Joyce Capelli (presidente) e Gabriela Nasser (vice-presidente) do Instituto Melhores Dias.
Uma pesquisa conduzida pela Universidade Federal de Minas Gerais (UFMG) e publicada na Revista Brasileira de Epidemiologia traz um dado profundamente preocupante: entre 2006 e 2023, a prevalência de consumo abusivo de bebidas alcoólicas entre mulheres residentes nas capitais brasileiras praticamente dobrou, passando de 7,7% para 15,2%.
Entre os homens, o índice também cresceu, embora de forma mais moderada — de 24,8% para 27,3% no mesmo período.
Mais que números: um reflexo social
O crescimento expressivo entre mulheres não é apenas uma estatística, ele reflete mudanças sociais, pressões culturais, jornadas múltiplas de trabalho, além de outros fatores emocionais e estruturais que influenciam a saúde e o bem-estar. O álcool, que muitas vezes é utilizado como forma de aliviar o estresse, traz sérios riscos à saúde: desde danos ao fígado e doenças cardiovasculares até transtornos mentais, aumento de vulnerabilidade social e impactos na vida familiar e profissional.
Tendência global preocupante
Esta tendência não é um fenômeno observado somente no Brasil. Nos Estados Unidos, um estudo recente mostra um aumento não só no consumo abusivo de álcool entre as mulheres, mas também aumento da mortalidade relacionada ao álcool.
A situação é especialmente preocupante quando pensamos na população jovem e mulheres em idade fértil – grupos para os quais o consumo de álcool deve ser evitado, especialmente durante a gestação.

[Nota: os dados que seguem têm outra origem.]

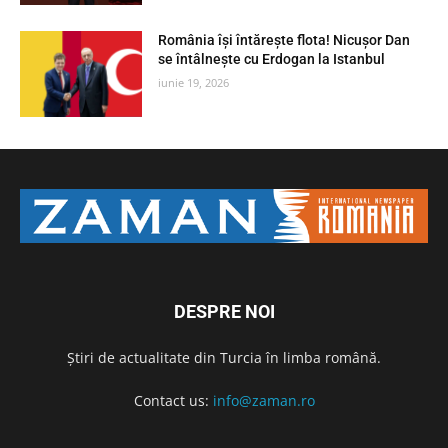
România își întărește flota! Nicușor Dan
se întâlnește cu Erdogan la Istanbul
iunie 19, 2026
DESPRE NOI
Știri de actualitate din Turcia în limba română.
Contact us:
info@zaman.ro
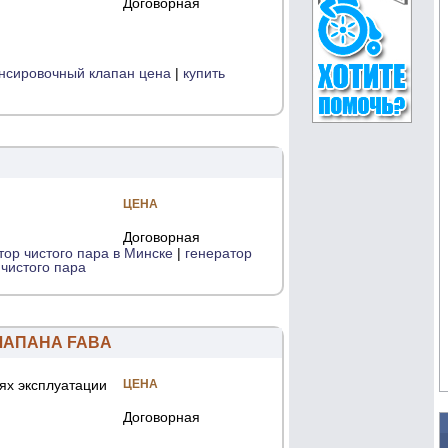
Договорная
нсировочный клапан цена
|
купить
ЦЕНА
Договорная
тор чистого пара в Минске
|
генератор
 чистого пара
ЛАПАНА FABA
ях эксплуатации
ЦЕНА
Договорная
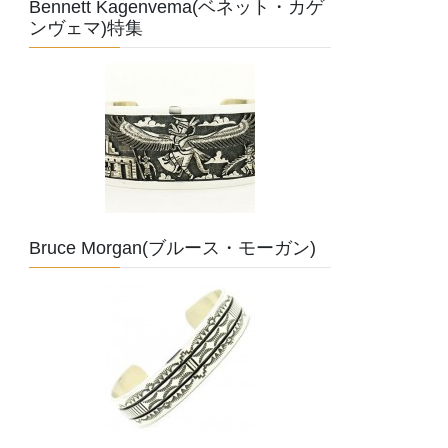
Bennett Kagenvema(ベネット・カゲ
ンヴェマ)特集
Bruce Morgan(ブルース・モーガン)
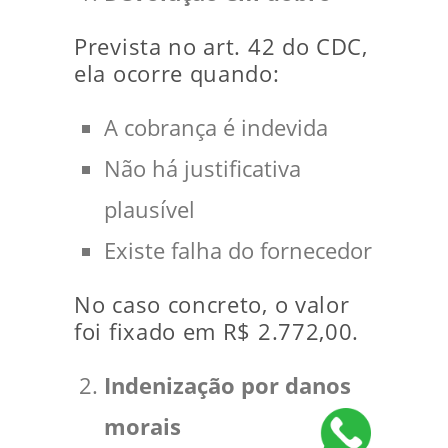
Prevista no art. 42 do CDC,
ela ocorre quando:
A cobrança é indevida
Não há justificativa
plausível
Existe falha do fornecedor
No caso concreto, o valor
foi fixado em R$ 2.772,00.
Indenização por danos
morais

Embora pesquisas indiquem uma queda no consumo geral entre jovens, o padrão de “binge drinking” (consumo abusivo de cinco ou mais doses em uma única ocasião) em festas e celebrações tem aumentado, com consequências imediatas e de longo prazo.
Mudando o cenário
Desde 2022, o Instituto Melhores Dias desenvolve, em parceria com equipes de saúde da atenção primária, o programa ModerAção que atua na prevenção e detecção precoce do consumo abusivo de álcool, uma iniciativa conjunta do Instituto Melhores Dias e do Grupo HEINEKEN. O projeto, implementado inicialmente em dois municípios paulistas, capacita profissionais para aplicar a triagem e a intervenção breve (SBI) recomendada pela OMS. Em Araraquara e Jacareí, a criação de uma plataforma digital baseada no AUDIT tem permitido identificar padrões de consumo e oferecer aconselhamento individualizado, beneficiando diretamente equipes da Estratégia Saúde da Família e Agentes Comunitários de Saúde.

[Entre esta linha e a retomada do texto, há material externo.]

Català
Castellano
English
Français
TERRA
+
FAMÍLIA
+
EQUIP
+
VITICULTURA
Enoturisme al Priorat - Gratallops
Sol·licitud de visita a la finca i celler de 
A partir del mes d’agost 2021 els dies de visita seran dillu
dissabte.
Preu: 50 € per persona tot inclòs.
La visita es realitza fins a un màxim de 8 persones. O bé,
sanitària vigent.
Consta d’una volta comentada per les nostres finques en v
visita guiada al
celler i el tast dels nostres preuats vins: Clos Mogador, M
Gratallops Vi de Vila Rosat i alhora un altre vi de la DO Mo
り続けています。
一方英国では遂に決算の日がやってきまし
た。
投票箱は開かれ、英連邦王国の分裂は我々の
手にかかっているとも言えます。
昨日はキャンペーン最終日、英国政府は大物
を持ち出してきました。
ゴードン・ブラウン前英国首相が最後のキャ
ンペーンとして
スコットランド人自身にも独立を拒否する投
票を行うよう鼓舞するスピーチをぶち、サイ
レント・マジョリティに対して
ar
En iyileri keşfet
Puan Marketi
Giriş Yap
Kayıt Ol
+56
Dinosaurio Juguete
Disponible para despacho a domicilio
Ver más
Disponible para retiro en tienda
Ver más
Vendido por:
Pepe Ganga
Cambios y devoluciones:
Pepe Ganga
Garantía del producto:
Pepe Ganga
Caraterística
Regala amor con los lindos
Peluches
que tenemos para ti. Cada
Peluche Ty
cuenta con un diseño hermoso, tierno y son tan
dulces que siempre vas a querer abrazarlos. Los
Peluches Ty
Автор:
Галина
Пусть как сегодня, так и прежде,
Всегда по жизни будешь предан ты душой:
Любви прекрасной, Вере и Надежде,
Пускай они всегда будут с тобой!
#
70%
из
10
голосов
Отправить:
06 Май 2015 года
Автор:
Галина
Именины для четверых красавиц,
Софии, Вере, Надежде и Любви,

Neste ano de 2025, o programa expandiu para São Paulo, em parceria com a ANCAT (Associação Nacional de Catadores e Catadoras de Materiais Recicláveis), levando a metodologia de rastreio e aconselhamento aos catadores de material reciclável, com o foco em redução de danos e sempre oferecendo informações de forma a respeitar os contextos locais e evitando estigmatizações.

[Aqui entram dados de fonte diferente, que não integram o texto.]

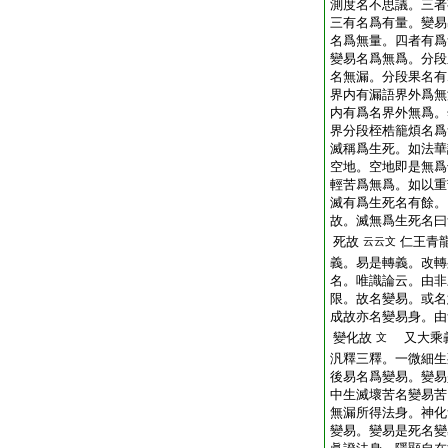
測度名不思議。三者
三有名爲有量。變易
名爲無量。四者有爲
變易名爲無爲。分段
名無漏。分段果名有
界内有漏語界外爲無
内有爲名界外無爲。
界分段桎梏籠煩名爲
滅稱爲生死。如法華
空地。空地即是無爲
輕苦爲無爲。如以重
滅有爲生死名有餘。
故。滅無爲生死名曰
死故
仁王青
云云文
義。易是轉義。改轉
名。唯識論云。由非
限。故名變易。或名
成故亦名變易身。由
變化故
又大乘
文
汎釋三釋。一微細生
後易名爲變易。變易
中生滅壞苦名變易苦
無漏所得法身。神化
變易。變易是死名變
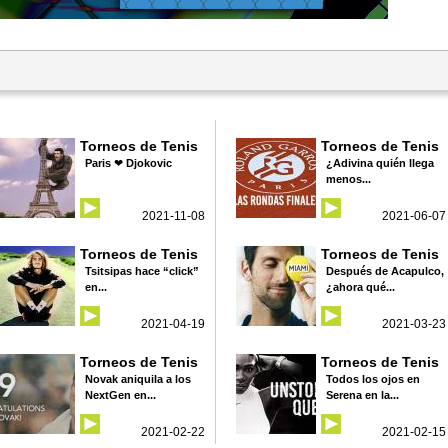
Torneos de Tenis
Torneos de Tenis
Paris ❤ Djokovic
¿Adivina quién llega
menos...
2021-11-08
2021-06-07
Torneos de Tenis
Torneos de Tenis
Tsitsipas hace “click”
Después de Acapulco,
en...
¿ahora qué...
2021-04-19
2021-03-23
Torneos de Tenis
Torneos de Tenis
Novak aniquila a los
Todos los ojos en
NextGen en...
Serena en la...
2021-02-22
2021-02-15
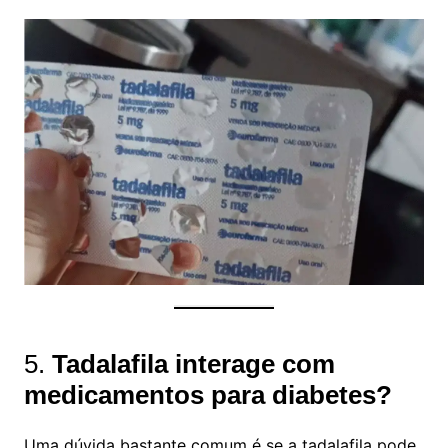
5.
Tadalafila interage com
medicamentos para diabetes?
Uma dúvida bastante comum é se a tadalafila pode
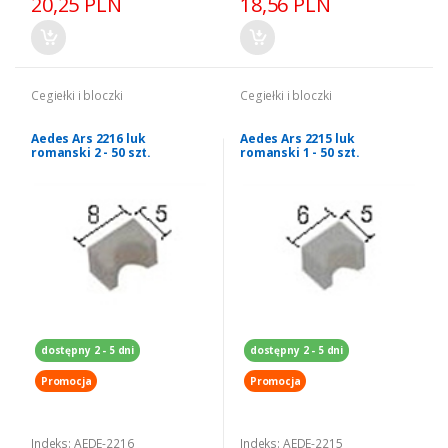
20,25 PLN
18,56 PLN
Cegiełki i bloczki
Cegiełki i bloczki
Aedes Ars 2216 luk
Aedes Ars 2215 luk
romanski 2 - 50 szt.
romanski 1 - 50 szt.
dostępny 2 - 5 dni
dostępny 2 - 5 dni
Promocja
Promocja
Indeks: AEDE-2216
Indeks: AEDE-2215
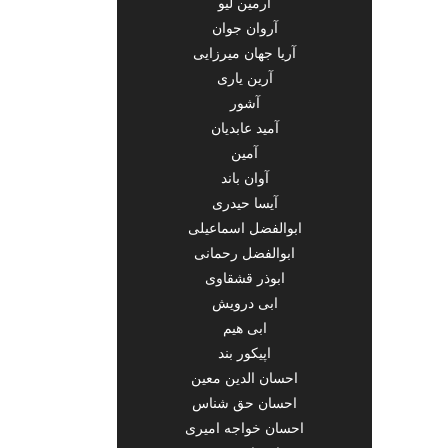
آرمین لیو
آروان جوان
آریا جهان میرزایی
آرین یاری
آشور
آمید عابدیان
آمین
آوان باند
آیسا حیدری
ابوالفضل اسماعیلی
ابوالفضل رحمانی
ابوذر قشقاوی
ابی درویش
ابی هیم
اپیکور بند
احسان الدین معین
احسان حق شناس
احسان خواجه امیری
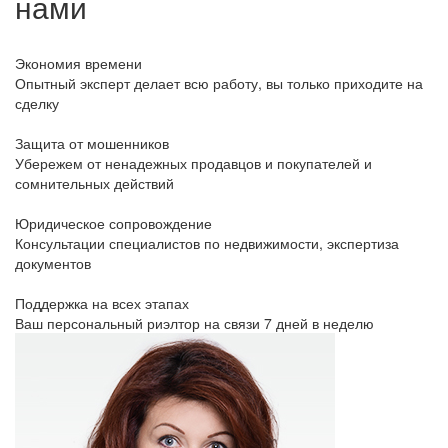
нами
Экономия времени
Опытный эксперт делает всю работу, вы только приходите на
сделку
Защита от мошенников
Убережем от ненадежных продавцов и покупателей и
сомнительных действий
Юридическое сопровождение
Консультации специалистов по недвижимости, экспертиза
документов
Поддержка на всех этапах
Ваш персональный риэлтор на связи 7 дней в неделю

Além das ações de prevenção, é essencial reconhecer que o uso nocivo de álcool e as doenças crônicas não transmissíveis (DCNTs) estão profundamente ligados aos determinantes sociais da saúde — como renda, escolaridade, condições de trabalho, moradia, acesso a serviços de saúde e redes de apoio social. Enfrentar esses fatores estruturais é fundamental para garantir que a prevenção seja eficaz e equitativa. Por isso, nossas iniciativas também se alinham às metas globais da OMS e à agenda de redução de DCNTs, integrando educação em saúde, políticas públicas e engajamento comunitário para criar ambientes que favoreçam escolhas mais seguras e saudáveis.
O aumento exacerbado de 7,7% para 15,2% no consumo abusivo entre mulheres é mais do que um número: é um alerta para ação imediata e integrada entre poder público, sociedade civil e setor privado. O IMD segue comprometido em atuar com evidência científica, empatia e estratégias efetivas para transformar esses indicadores e contribuir para uma sociedade mais saudável e consciente.